AI-forward interfaces
In the past few years, waves of AI development have always preceded waves of API usage.
- When GitHub released Copilot in 2022, the front-page TypeScript example turned the prompt “Determine whether the sentiment of a text is positive” to an API request against a web service.
- When OpenAI made GPT4 available for public beta in 2023, its first users interacted with it via chatbox, and its second users interacted via API requests.
- When Anthropic open-sourced the Model Context Protocol in 2024, it gave LLMs the tools to interact with APIs, mediated via MCP server.

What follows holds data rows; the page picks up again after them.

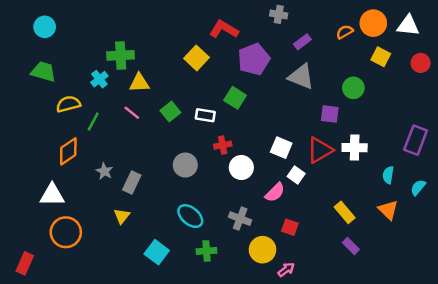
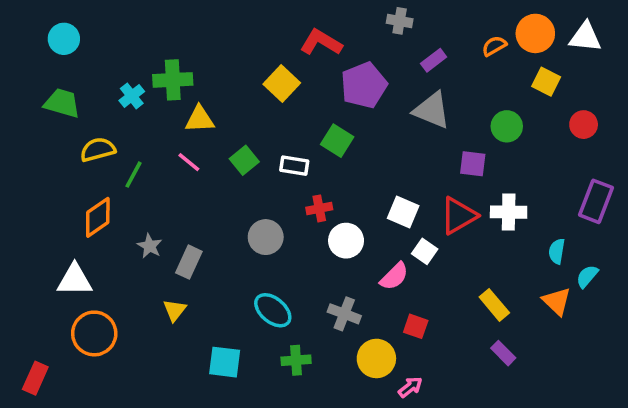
red circle: (421, 63) -> (584, 125), moved
cyan cross: (99, 79) -> (132, 96), moved
cyan semicircle: (418, 187) -> (587, 276), moved
cyan square: (157, 252) -> (225, 362), turned -30

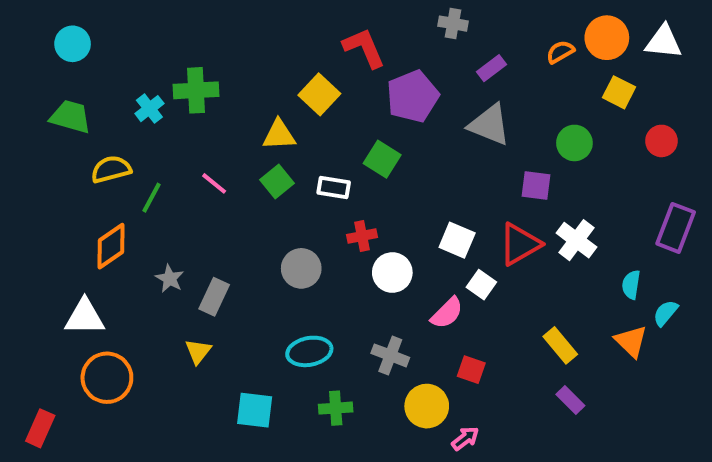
red L-shape: (321, 42) -> (364, 48), turned 36
yellow triangle: (200, 119) -> (279, 135), moved
white cross: (509, 212) -> (576, 240), turned 36
cyan ellipse: (273, 310) -> (309, 351), turned -51

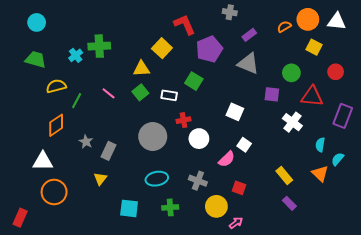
white square: (457, 240) -> (235, 112), moved
red triangle: (520, 244) -> (312, 96), moved, turned 35
gray circle: (301, 268) -> (153, 137), size x1.4

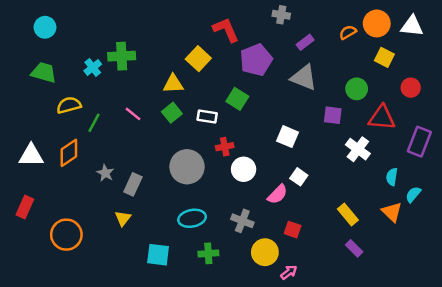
white triangle: (43, 161) -> (31, 155), moved
red rectangle: (20, 218) -> (25, 207), moved

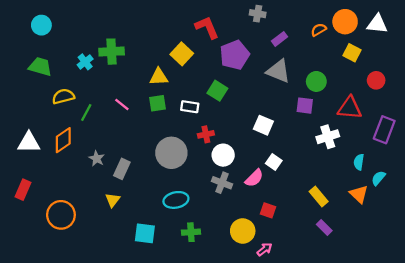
green circle: (357, 89) -> (316, 81), moved
green square: (172, 113) -> (158, 103), turned 30
white cross: (358, 149) -> (328, 137), turned 35
gray cross: (242, 221) -> (222, 183), moved

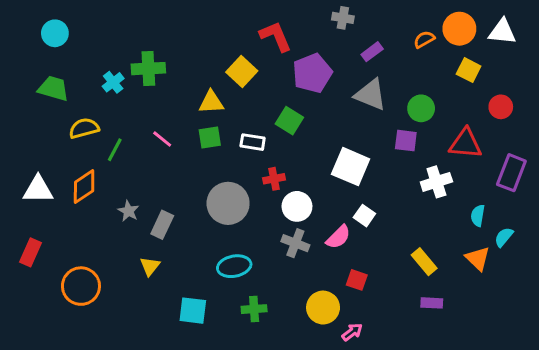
white square: (263, 125) -> (351, 167), size x1.4
purple rectangle: (324, 228) -> (432, 303), turned -42

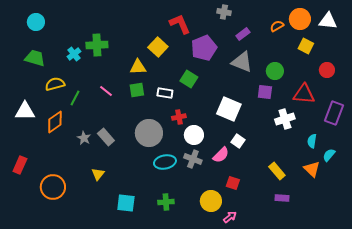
white triangle: (38, 190) -> (25, 111), moved
gray rectangle: (162, 225) -> (106, 137), moved, turned -66
cyan ellipse: (234, 266) -> (165, 162), moved

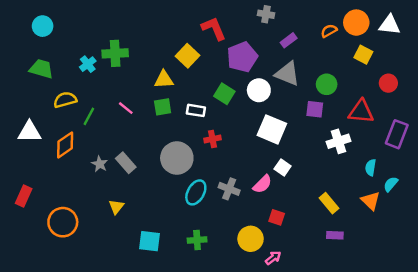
white circle: (194, 135) -> (259, 90), moved
cyan ellipse: (165, 162) -> (196, 192), turned -50

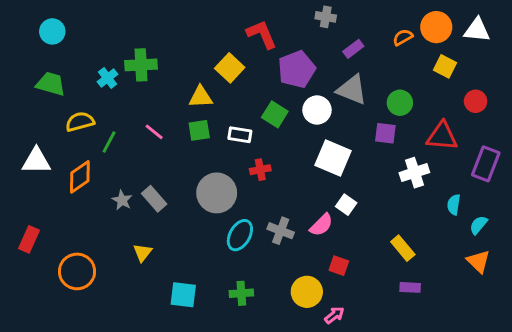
orange triangle: (371, 201) -> (478, 261), moved

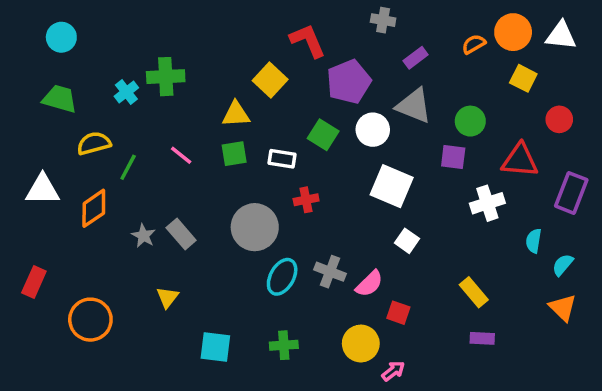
pink semicircle: (321, 225) -> (369, 284), moved

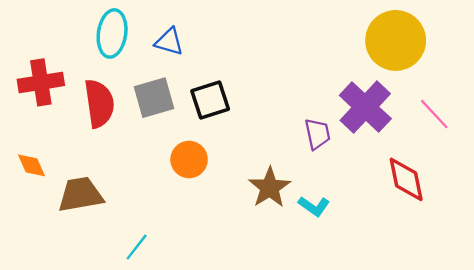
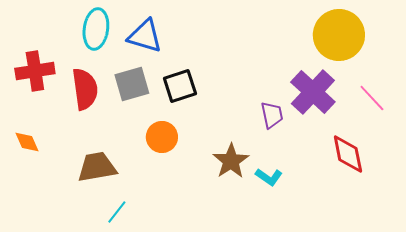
blue triangle: (169, 42) -> (145, 36), size x1.4
brown trapezoid: (81, 195) -> (97, 167), moved

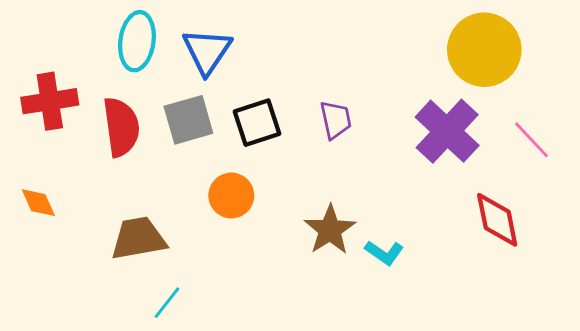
blue triangle: (145, 36) -> (207, 51), turned 48
purple trapezoid: (272, 115) -> (336, 120), moved

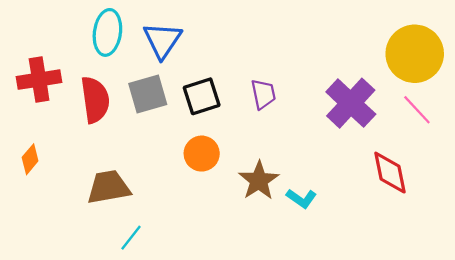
yellow circle: (484, 50) -> (415, 54), moved
orange circle: (231, 196) -> (202, 154), moved
orange diamond: (38, 203) -> (30, 159), turned 64

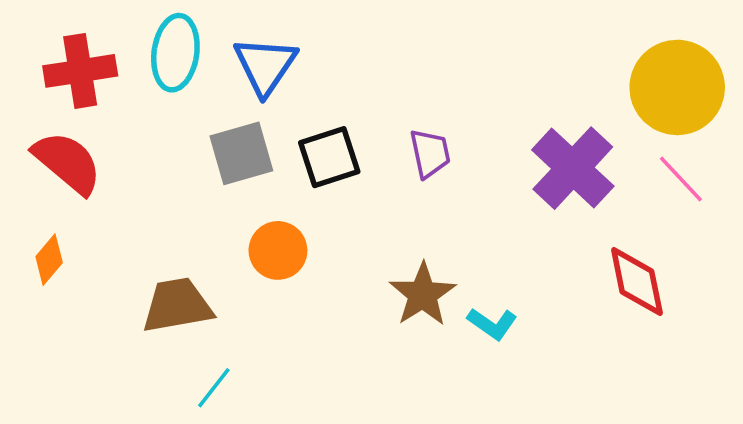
red cross: (39, 80) -> (80, 71), moved
red semicircle: (95, 100) -> (67, 163), moved, turned -42
orange circle: (202, 154) -> (278, 250), moved

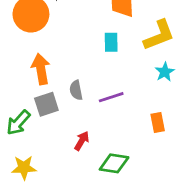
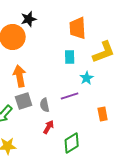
cyan star: (165, 72) -> (87, 78), moved
gray semicircle: (76, 90) -> (45, 105), moved
green diamond: (114, 163) -> (72, 143), turned -40

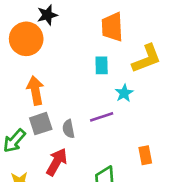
orange rectangle: (103, 114) -> (145, 155), moved
red arrow: (49, 127) -> (57, 162), moved, size x1.5

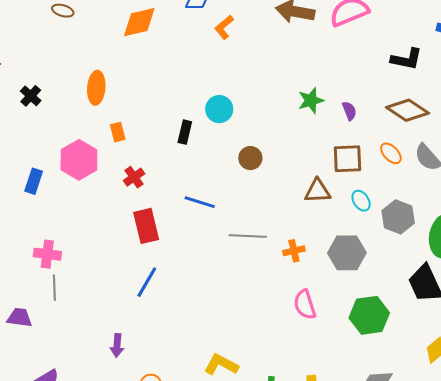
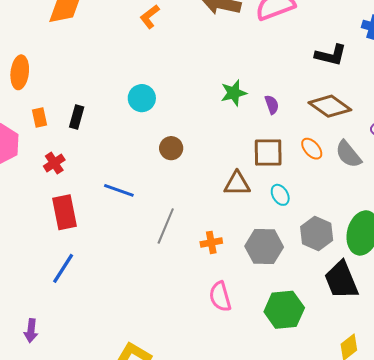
black rectangle: (185, 132) -> (77, 117), moved
gray hexagon: (398, 217) -> (317, 234), moved
gray line: (248, 236) -> (166, 226), turned -72

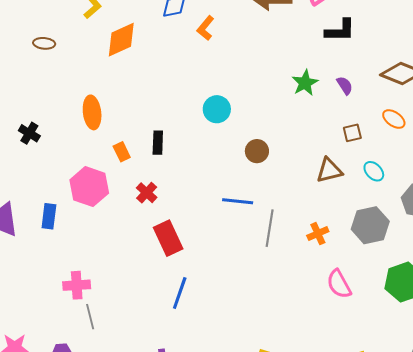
black L-shape: (331, 55) -> (340, 31), moved
brown square: (268, 153) -> (352, 133), size x0.6
blue line: (119, 190) -> (238, 201), moved

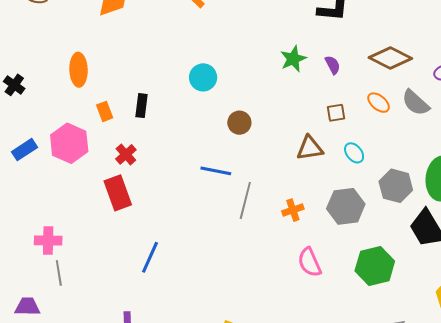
blue rectangle: (49, 216) -> (24, 150), moved, turned 45
red rectangle: (168, 238) -> (118, 193), moved

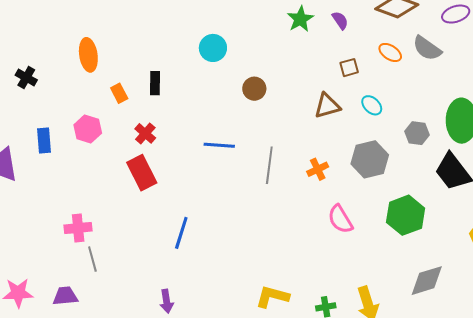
pink hexagon: (69, 143) -> (88, 129), size x0.7
blue rectangle: (24, 150) -> (44, 140), turned -55
blue line: (216, 171) -> (219, 145), moved
gray hexagon: (396, 186) -> (417, 133), size x0.7

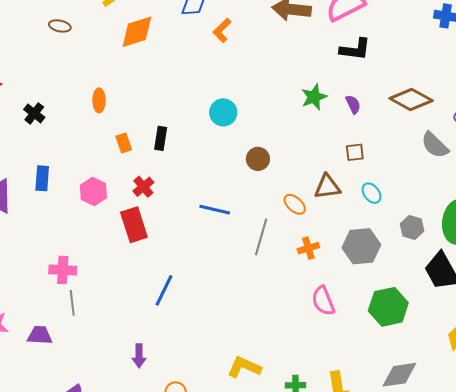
orange ellipse: (390, 52) -> (295, 204), moved
orange ellipse: (88, 55) -> (99, 100), size x0.7
pink hexagon: (88, 129) -> (93, 191), moved

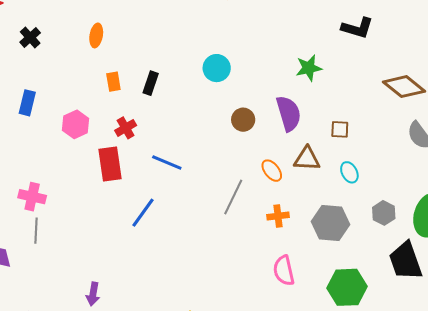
purple semicircle: (353, 104) -> (289, 113), moved, size x1.8
blue line: (215, 210) -> (167, 163), moved
blue line: (164, 290) -> (143, 213), moved

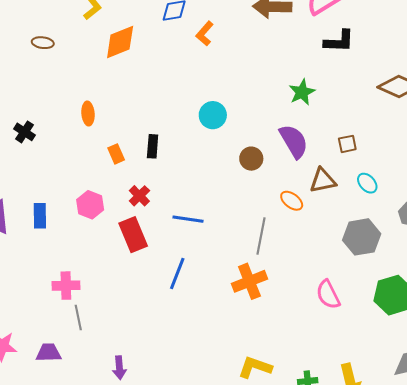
blue rectangle: (27, 103) -> (40, 216), moved
orange cross: (278, 216) -> (249, 281), moved, size x1.6
purple arrow: (93, 294) -> (119, 368), moved

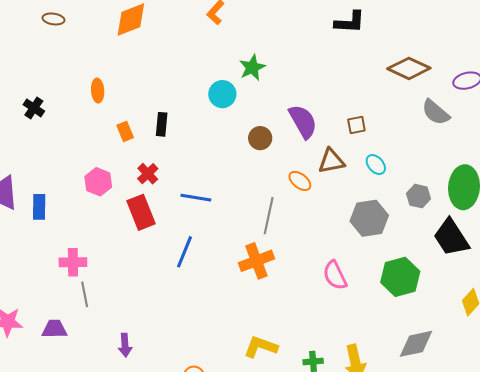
green star: (302, 92) -> (252, 68), moved
blue rectangle: (40, 216) -> (39, 207), moved

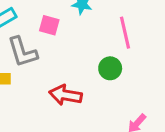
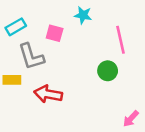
red arrow: (66, 95) -> (48, 94), moved

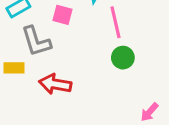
pink line: (121, 40) -> (116, 22), moved

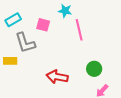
green circle: (123, 58) -> (94, 69), moved
red arrow: (55, 84) -> (57, 77), moved

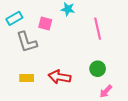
pink line: (79, 30) -> (98, 29), moved
yellow rectangle: (10, 61) -> (27, 78), moved

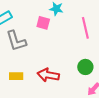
pink square: (45, 24) -> (43, 23), moved

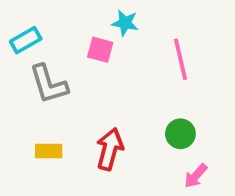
red arrow: (48, 75) -> (110, 149), turned 95

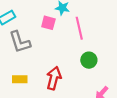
pink line: (180, 59) -> (79, 28), moved
green circle: (180, 134) -> (89, 60), moved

It’s impossible to predict what new AI development will come next. We’ll go on-the-record with this prediction, though: your API will integrate better with AI if it has an SDK. This is already true for each of these technologies:
- Copilot, and other AI-assisted code completion tools like Cursor, are much more likely to suggest making API requests with an SDK instead of manually.
- From the beginning, the primary integration path for programmatically interacting with AI-related APIs has always been with an SDK.
- The first APIs to release comprehensive MCP servers were ones that already had SDKs, as both of them are built on the same information.
For AI, a major weakness of a raw API and its documentation is the lack of organized information. An SDK is more than a wrapper: it’s an API interface structured for ease of use, whether that user happens to be a human or a computer.
SDKs as strategic imperative
SDKs have evolved from nice-to-haves to crucial product offerings. They create great developer experiences, reduce internal developer time, and increase confidence in your API. The growth of an API-forward company is often driven by a great SDK, as we’ve seen again and again, over multiple examples.
And as agentic experience starts to supass traditional developer experience, pairing your API with solid, idiomatic SDKs will matter even more.